Genome-scale screens identify regulators of responses to Natural Killer Cells

Natural killer (NK) cells exhibit potent activity in pre-clinical models of diverse hematologic malignancies and solid tumors and infusion of high numbers of NK cells, either autologous or allogeneic, after their ex vivo expansion and activation, has been feasible and safe in clinical studies. To systematically define molecular features in human tumor cells which determine their degree of sensitivity to human allogeneic NK cells, we quantified the NK cell responsiveness of hundreds of barcoded solid tumor cell lines in multiplexed format, correlating cytotoxicity scores for each cell line with the CCLE transcriptional data, to reveal genes that are associated with resistance or sensitivity to NK cells.

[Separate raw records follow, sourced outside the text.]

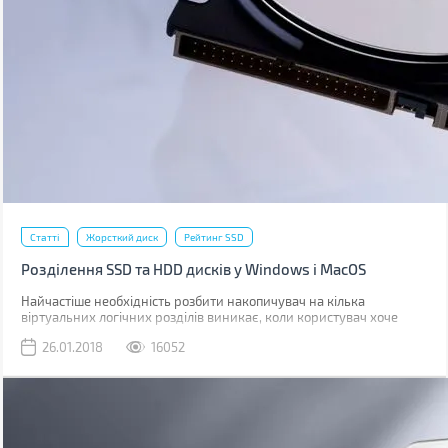
Статті
Жорсткий диск
Рейтинг SSD
Розділення SSD та HDD дисків у Windows і MacOS
Найчастіше необхідність розбити накопичувач на кілька
віртуальних логічних розділів виникає, коли користувач хоче
відокремити операційну систему від решти файлів. У цій статті ми
26.01.2018
16052
поговоримо про те, навіщо взагалі потрібен поділ на логічні
розділи і як це зробити за допомогою вбудованих можливостей
популярних ОС або окремого програмного забезпечення.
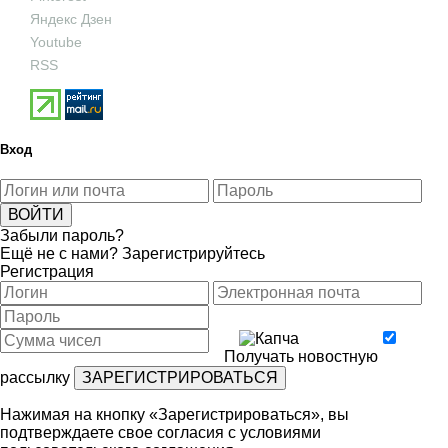
Яндекс Дзен
Youtube
RSS
Вход
Забыли пароль?
Ещё не с нами?
Зарегистрируйтесь
Регистрация
Получать новостную
рассылку
Нажимая на кнопку «Зарегистрироваться», вы
подтверждаете свое согласия с условиями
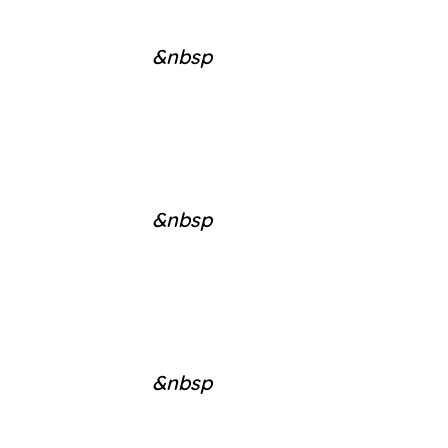
&nbsp
&nbsp
&nbsp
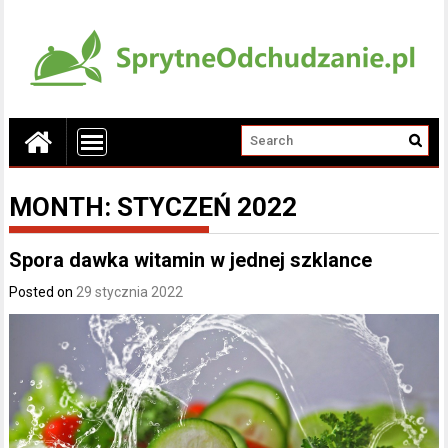
MONTH:
STYCZEŃ 2022
Spora dawka witamin w jednej szklance
Posted on
29 stycznia 2022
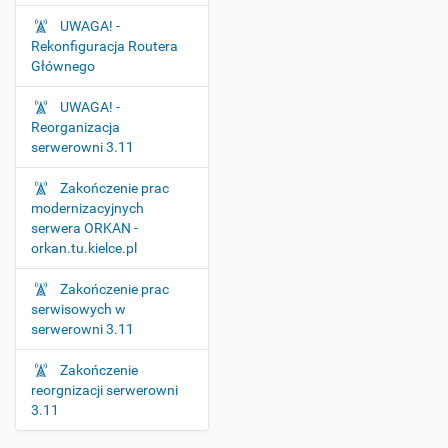
UWAGA! -
Rekonfiguracja Routera
Głównego
UWAGA! -
Reorganizacja
serwerowni 3.11
Zakończenie prac
modernizacyjnych
serwera ORKAN -
orkan.tu.kielce.pl
Zakończenie prac
serwisowych w
serwerowni 3.11
Zakończenie
reorgnizacji serwerowni
3.11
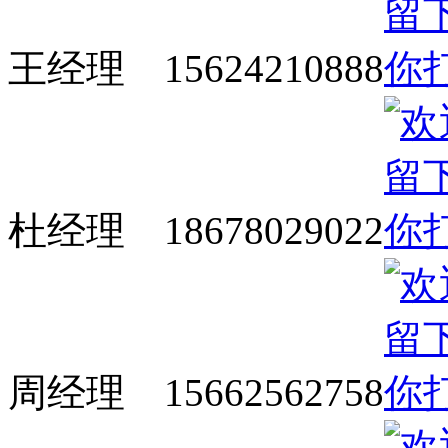
王经理 15624210888
杜经理 18678029022
周经理 15662562758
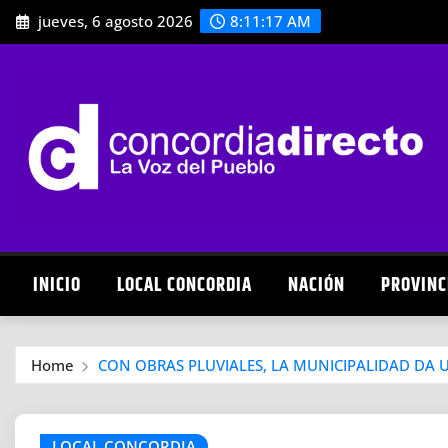
Skip
jueves, 6 agosto 2026
8:11:18 AM
to
content
INICIO
LOCAL CONCORDIA
NACIÓN
PROVINC
Home
CON OBRAS PLUVIALES, LA MUNICIPALIDAD DA 
LOCAL CONCORDIA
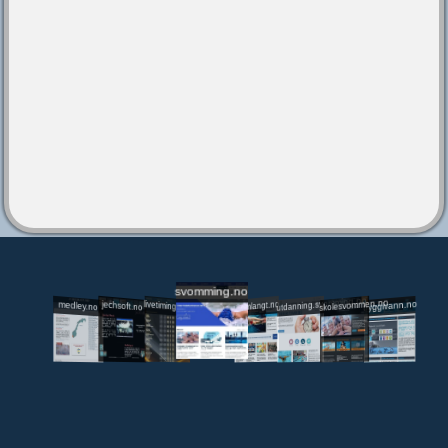
svomming.no
utdanning.svomming.no
skolesvommen.no
tryggivann.no
livetiming.medley.no
svomlangt.no
jechsoft.no
medley.no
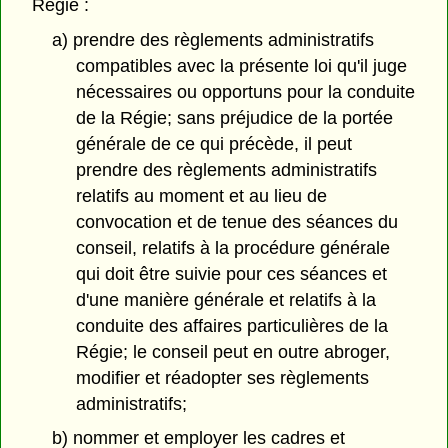
Régie :
a) prendre des règlements administratifs
compatibles avec la présente loi qu'il juge
nécessaires ou opportuns pour la conduite
de la Régie; sans préjudice de la portée
générale de ce qui précède, il peut
prendre des règlements administratifs
relatifs au moment et au lieu de
convocation et de tenue des séances du
conseil, relatifs à la procédure générale
qui doit être suivie pour ces séances et
d'une manière générale et relatifs à la
conduite des affaires particulières de la
Régie; le conseil peut en outre abroger,
modifier et réadopter ses règlements
administratifs;
b) nommer et employer les cadres et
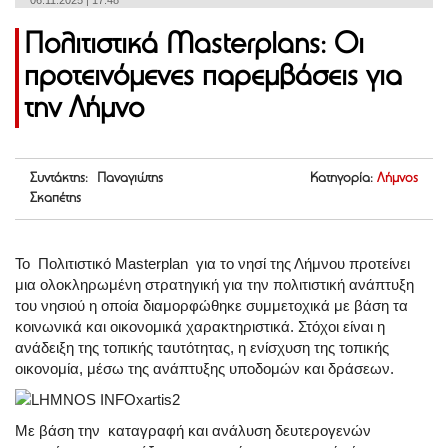
06.11.2025 | 17:48
Πολιτιστικά Masterplans: Οι
προτεινόμενες παρεμβάσεις για
την Λήμνο
Συντάκτης: Παναγιώτης
Κατηγορία:
Λήμνος
Σκαπέτης
Το Πολιτιστικό Masterplan για το νησί της Λήμνου προτείνει
μια ολοκληρωμένη στρατηγική για την πολιτιστική ανάπτυξη
του νησιού η οποία διαμορφώθηκε συμμετοχικά με βάση τα
κοινωνικά και οικονομικά χαρακτηριστικά. Στόχοι είναι η
ανάδειξη της τοπικής ταυτότητας, η ενίσχυση της τοπικής
οικονομία, μέσω της ανάπτυξης υποδομών και δράσεων.
Με βάση την καταγραφή και ανάλυση δευτερογενών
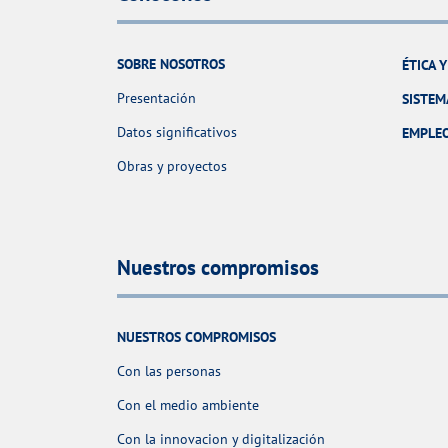
SOBRE NOSOTROS
ÉTICA 
Presentación
SISTEM
Datos significativos
EMPLE
Obras y proyectos
Nuestros compromisos
NUESTROS COMPROMISOS
Con las personas
Con el medio ambiente
Con la innovacion y digitalización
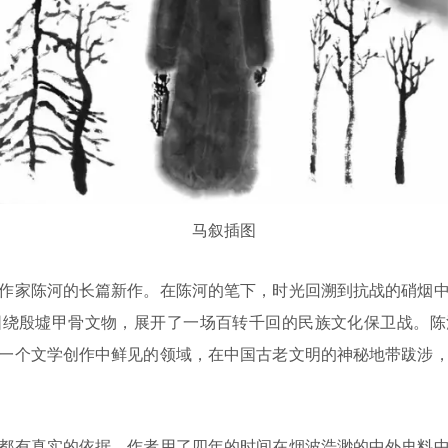
马叙插图
家陈河的长篇新作。在陈河的笔下，时光回溯到抗战的硝烟中
围绕殷墟甲骨文物，展开了一场百转千回的民族文化保卫战。陈
一个文学创作中鲜见的领域，在中国古老文明的神秘地带跋涉
有真实的依据，作者用了四年的时间在烟波浩渺的中外史料中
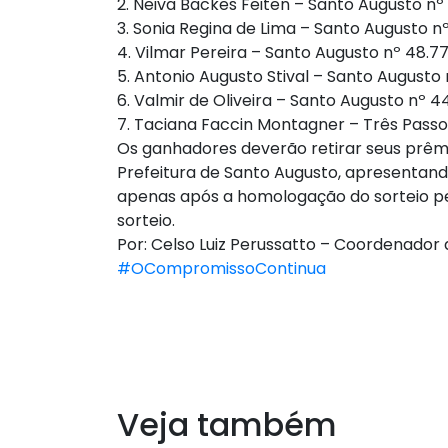
2. Neiva Backes Feiten – Santo Augusto nº 
3. Sonia Regina de Lima – Santo Augusto n
4. Vilmar Pereira – Santo Augusto nº 48.7
5. Antonio Augusto Stival – Santo Augusto 
6. Valmir de Oliveira – Santo Augusto nº 4
7. Taciana Faccin Montagner – Três Passo
Os ganhadores deverão retirar seus prêmi
Prefeitura de Santo Augusto, apresentan
apenas após a homologação do sorteio pe
sorteio.
Por: Celso Luiz Perussatto – Coordenador
#OCompromissoContinua
Veja também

In addition, we applied genome-scale CRISPR-based gene editing screens in several solid tumor cell lines to interrogate, at a functional level, which genes regulate tumor cell response to NK cells. In these orthogonal studies, NK cell–sensitive tumor cells tend to exhibit ‘mesenchymal-like’ transcriptional programs; high transcriptional signature for chromatin remodeling complexes; high levels of B7-H6 (NCR3LG1); and low levels of HLA-E/antigen presentation genes. Importantly, transcriptional signatures of NK cell–sensitive tumor cells correlate with immune checkpoint inhibitor (ICI) resistance in clinical samples. This study provides a comprehensive map of mechanisms regulating tumor cell responses to NK cells, with implications for future biomarker-driven applications of NK cell immunotherapies.